Free-slip boundary conditions

Hi all,
This may be a naive question but reading multiple sources got me confused. In the manual, free-slip is indicated (section 2.12) by ‘no normal velocity’ and Eq. 65 makes it clear: {u}_m\cdot n = 0 on \partial \Omega_{free-slip}. So far so good.
However, reading somewhat famous textbooks in geodynamics, I have come across other definitions: the above condition is common to all, but it is supplemented by either \partial v_y/\partial x =0, or by \sigma_{xy}=0 (on the side walls of a cartesian domain).
Rather surprisingly I was not able to find much info in other books, hence my asking on this forum :slight_smile:

When you ask for free slip, then the term implies two things:

  • slip: the normal component of the velocity is zero, i.e., no flux
    across the boundary
  • free: the tangential force is zero.

The tangential force is (sigma.n).t where sigma is the stress, n is the
normal vector, and t is the tangent vector. sigma.n is the total force
acting, and it can of course have a nonzero normal component (sigma.n).n
to ensure that the velocity is in fact zero in normal component. “Free
slip” then implies that the tangential force is in fact zero.

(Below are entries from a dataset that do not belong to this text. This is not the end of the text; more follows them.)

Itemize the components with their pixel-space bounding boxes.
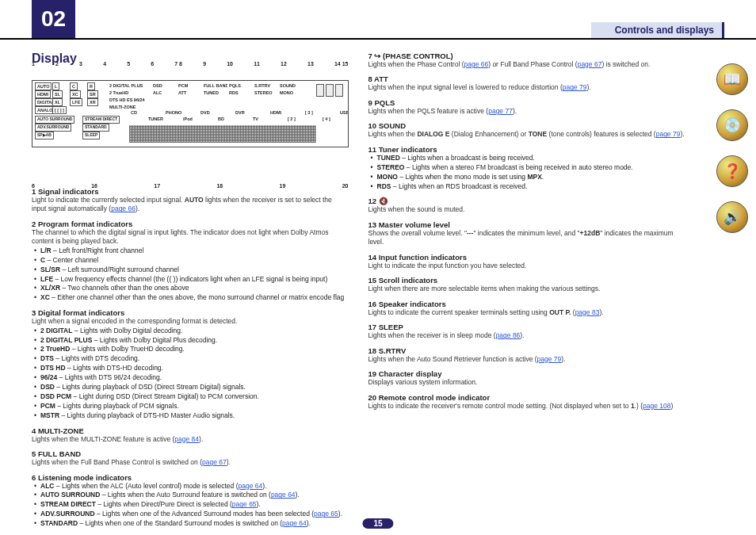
sub-item: 2 TrueHD – Lights with Dolby TrueHD deco… bbox=[32, 345, 349, 354]
page-link[interactable]: page 65 bbox=[314, 510, 338, 518]
sub-item: DSD PCM – Light during DSD (Direct Strea… bbox=[32, 392, 349, 402]
side-icon[interactable]: ❓ bbox=[716, 155, 748, 187]
page-link[interactable]: page 66 bbox=[464, 60, 488, 68]
page-link[interactable]: page 65 bbox=[232, 500, 257, 508]
item-20: 20 Remote control mode indicatorLights t… bbox=[368, 393, 685, 411]
sub-item: 2 DIGITAL – Lights with Dolby Digital de… bbox=[32, 327, 349, 336]
item-heading: 18 S.RTRV bbox=[368, 346, 685, 355]
item-body: Lights when the sound is muted. bbox=[368, 205, 685, 214]
item-body: Lights to indicate the receiver's remote… bbox=[368, 402, 685, 411]
item-12: 12 🔇 Lights when the sound is muted. bbox=[368, 197, 685, 214]
callout-top: 13 bbox=[307, 61, 314, 67]
item-body: Light to indicate the input function you… bbox=[368, 262, 685, 270]
callout-bottom: 16 bbox=[91, 183, 97, 189]
page-link[interactable]: page 64 bbox=[238, 482, 262, 490]
diagram-segment: RDS bbox=[227, 90, 240, 96]
page-link[interactable]: page 83 bbox=[575, 308, 600, 316]
diagram-segment: USB bbox=[338, 109, 349, 116]
diagram-segment: [ [ ] ] bbox=[52, 106, 67, 114]
item-heading: 15 Scroll indicators bbox=[368, 276, 685, 285]
item-4: 4 MULTI-ZONELights when the MULTI-ZONE f… bbox=[32, 426, 349, 444]
item-body: Lights when the Auto Sound Retriever fun… bbox=[368, 355, 685, 364]
diagram-segment: TUNER bbox=[147, 116, 165, 122]
diagram-segment: LFE bbox=[70, 98, 82, 106]
callout-top: 14 15 bbox=[334, 61, 349, 67]
item-heading: 13 Master volume level bbox=[368, 220, 685, 229]
sub-item: STANDARD – Lights when one of the Standa… bbox=[32, 519, 349, 529]
page-body: Display 1234567 891011121314 15 AUTOLCRH… bbox=[0, 40, 756, 534]
side-icon[interactable]: 🔊 bbox=[716, 201, 748, 233]
diagram-digit bbox=[316, 84, 324, 97]
item-16: 16 Speaker indicatorsLights to indicate … bbox=[368, 300, 685, 317]
page-link[interactable]: page 86 bbox=[496, 331, 521, 339]
item-heading: 10 SOUND bbox=[368, 121, 685, 130]
callout-top: 6 bbox=[151, 61, 154, 67]
diagram-segment: S.RTRV bbox=[253, 82, 272, 89]
diagram-segment: XC bbox=[70, 90, 81, 98]
sub-item: ALC – Lights when the ALC (Auto level co… bbox=[32, 482, 349, 491]
item-heading: 16 Speaker indicators bbox=[368, 300, 685, 308]
diagram-segment: STANDARD bbox=[82, 124, 109, 132]
page-link[interactable]: page 79 bbox=[656, 130, 681, 138]
diagram-segment: DTS HD ES 96/24 bbox=[108, 97, 147, 103]
item-body: The channel to which the digital signal … bbox=[32, 228, 349, 246]
callout-bottom: 18 bbox=[216, 183, 223, 189]
item-heading: 19 Character display bbox=[368, 369, 685, 378]
page-link[interactable]: page 77 bbox=[488, 107, 513, 115]
sub-item: XC – Either one channel other than the o… bbox=[32, 293, 349, 303]
sub-item: L/R – Left front/Right front channel bbox=[32, 246, 349, 256]
sub-item: STEREO – Lights when a stereo FM broadca… bbox=[368, 163, 685, 173]
diagram-segment: [ 2 ] bbox=[286, 116, 297, 122]
callout-top: 9 bbox=[203, 61, 206, 67]
diagram-segment: DVD bbox=[199, 109, 212, 116]
page-link[interactable]: page 66 bbox=[111, 204, 136, 212]
diagram-segment: iPod bbox=[181, 116, 194, 122]
callout-top: 7 8 bbox=[174, 61, 182, 67]
item-15: 15 Scroll indicatorsLight when there are… bbox=[368, 276, 685, 293]
callout-top: 4 bbox=[103, 61, 106, 67]
callout-top: 5 bbox=[127, 61, 130, 67]
page-link[interactable]: page 79 bbox=[537, 355, 562, 363]
sub-item: STREAM DIRECT – Lights when Direct/Pure … bbox=[32, 500, 349, 510]
page-link[interactable]: page 79 bbox=[563, 83, 587, 91]
callout-top: 10 bbox=[227, 61, 233, 67]
page-link[interactable]: page 84 bbox=[174, 435, 199, 443]
item-11: 11 Tuner indicatorsTUNED – Lights when a… bbox=[368, 145, 685, 192]
item-heading: 20 Remote control mode indicator bbox=[368, 393, 685, 402]
item-body: Shows the overall volume level. "---" in… bbox=[368, 229, 685, 247]
page-link[interactable]: page 64 bbox=[282, 519, 307, 527]
item-6: 6 Listening mode indicatorsALC – Lights … bbox=[32, 473, 349, 529]
item-body: Lights when the receiver is in sleep mod… bbox=[368, 331, 685, 340]
item-body: Lights when the Full Band Phase Control … bbox=[32, 458, 349, 467]
page-link[interactable]: page 64 bbox=[271, 491, 296, 499]
diagram-segment: PHONO bbox=[164, 109, 183, 116]
side-icon[interactable]: 💿 bbox=[716, 109, 748, 141]
item-body: Lights to indicate the current speaker t… bbox=[368, 308, 685, 317]
page-link[interactable]: page 67 bbox=[202, 458, 227, 466]
callout-bottom: 19 bbox=[280, 183, 286, 189]
side-icon[interactable]: 📖 bbox=[716, 63, 748, 95]
diagram-digit bbox=[326, 84, 334, 97]
callout-top: 3 bbox=[79, 61, 82, 67]
diagram-segment: STEREO bbox=[253, 90, 274, 96]
page-link[interactable]: page 108 bbox=[643, 402, 670, 410]
diagram-segment: ATT bbox=[177, 90, 188, 96]
sub-item: 96/24 – Lights with DTS 96/24 decoding. bbox=[32, 373, 349, 383]
sub-item: DTS HD – Lights with DTS-HD decoding. bbox=[32, 364, 349, 373]
display-diagram-wrap: 1234567 891011121314 15 AUTOLCRHDMISLXCS… bbox=[32, 71, 349, 179]
item-heading: 3 Digital format indicators bbox=[32, 308, 349, 317]
item-5: 5 FULL BANDLights when the Full Band Pha… bbox=[32, 449, 349, 467]
item-19: 19 Character displayDisplays various sys… bbox=[368, 369, 685, 387]
sub-item: MSTR – Lights during playback of DTS-HD … bbox=[32, 411, 349, 421]
page-number: 15 bbox=[362, 518, 393, 529]
item-heading: 6 Listening mode indicators bbox=[32, 473, 349, 482]
diagram-segment: FULL BAND bbox=[202, 82, 230, 89]
page-header: 02 Controls and displays bbox=[0, 0, 756, 40]
diagram-char-display bbox=[129, 125, 316, 143]
page-link[interactable]: page 67 bbox=[578, 60, 602, 68]
diagram-segment: 2 DIGITAL PLUS bbox=[108, 82, 144, 89]
diagram-segment: XL bbox=[52, 98, 63, 106]
diagram-segment: [ 3 ] bbox=[304, 109, 315, 116]
callout-bottom: 17 bbox=[154, 183, 160, 189]
diagram-segment: STREAM DIRECT bbox=[82, 116, 120, 124]
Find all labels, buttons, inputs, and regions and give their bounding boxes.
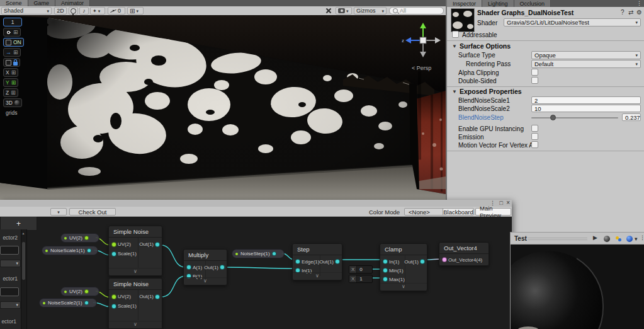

We should probably fix this in the manual. Want to take a stab at it? Or
at least open a github issue?

There is more material on this whole topic here:


Thank you for this very clarifying answer.

Is it then the question of simply changing Eq.(65) from
u_m \cdot n = 0
u_m \cdot n=0 \quad \& \quad (\sigma \cdot n) \times n = 0 ?
Or do we want to explain also that the first bit stands for impermeable conditions while the second insures that the tangential stress at the boundary is zero?

I like explaining what a formula means :slight_smile: